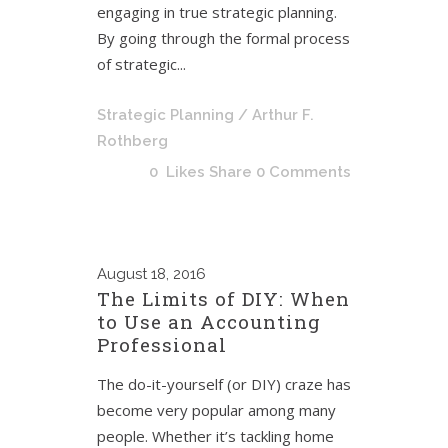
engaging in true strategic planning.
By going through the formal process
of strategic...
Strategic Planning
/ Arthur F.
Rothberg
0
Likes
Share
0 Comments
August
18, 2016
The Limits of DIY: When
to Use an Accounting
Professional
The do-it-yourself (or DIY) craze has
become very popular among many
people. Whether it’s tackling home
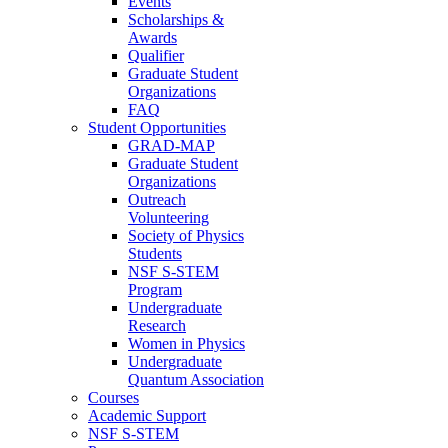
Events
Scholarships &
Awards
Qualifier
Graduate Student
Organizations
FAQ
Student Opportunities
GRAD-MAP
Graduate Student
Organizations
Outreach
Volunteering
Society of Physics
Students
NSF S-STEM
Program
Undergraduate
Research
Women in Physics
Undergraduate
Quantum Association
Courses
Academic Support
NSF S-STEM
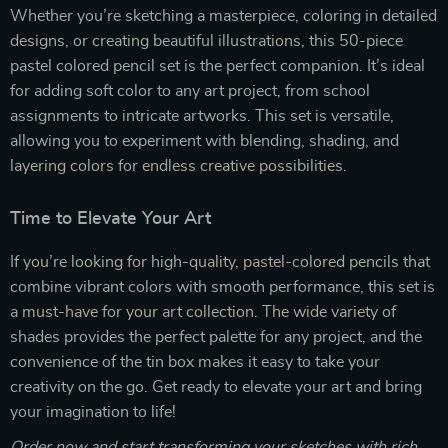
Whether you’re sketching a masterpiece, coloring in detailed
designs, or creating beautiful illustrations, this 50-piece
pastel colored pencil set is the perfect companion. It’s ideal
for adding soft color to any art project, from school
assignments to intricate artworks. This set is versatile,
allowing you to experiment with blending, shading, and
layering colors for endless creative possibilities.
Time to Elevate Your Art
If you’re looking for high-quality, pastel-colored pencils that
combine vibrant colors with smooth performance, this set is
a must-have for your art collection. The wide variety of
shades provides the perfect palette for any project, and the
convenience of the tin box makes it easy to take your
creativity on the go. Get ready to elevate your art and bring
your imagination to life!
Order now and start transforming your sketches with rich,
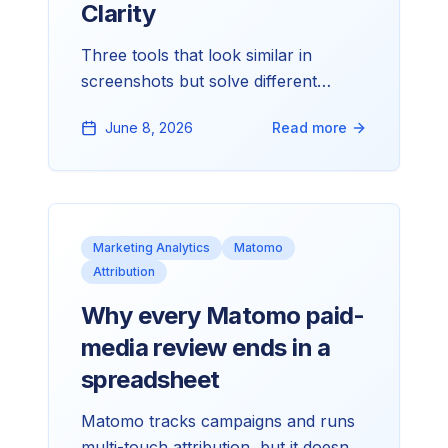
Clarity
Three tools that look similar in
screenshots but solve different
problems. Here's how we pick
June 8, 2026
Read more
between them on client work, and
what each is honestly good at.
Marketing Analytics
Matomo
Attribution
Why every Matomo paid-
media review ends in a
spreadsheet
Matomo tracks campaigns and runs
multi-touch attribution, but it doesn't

● ● ●

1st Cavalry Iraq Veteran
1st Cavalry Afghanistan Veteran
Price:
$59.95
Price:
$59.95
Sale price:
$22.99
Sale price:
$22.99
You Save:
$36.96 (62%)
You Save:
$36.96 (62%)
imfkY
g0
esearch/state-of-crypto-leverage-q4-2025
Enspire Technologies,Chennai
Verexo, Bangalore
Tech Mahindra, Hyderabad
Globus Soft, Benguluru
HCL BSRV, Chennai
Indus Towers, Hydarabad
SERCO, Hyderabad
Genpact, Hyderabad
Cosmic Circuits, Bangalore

● ● ●

Retype only this portion of the data above: the line containing "Tech Mahindra, Hyderabad", the line containing "Cosmic Circuits, Bangalore", and all lines between them, exactly.

■ Reply ■
Tech Mahindra, Hyderabad
Globus Soft, Benguluru
HCL BSRV, Chennai
Indus Towers, Hydarabad
SERCO, Hyderabad
Genpact, Hyderabad
Cosmic Circuits, Bangalore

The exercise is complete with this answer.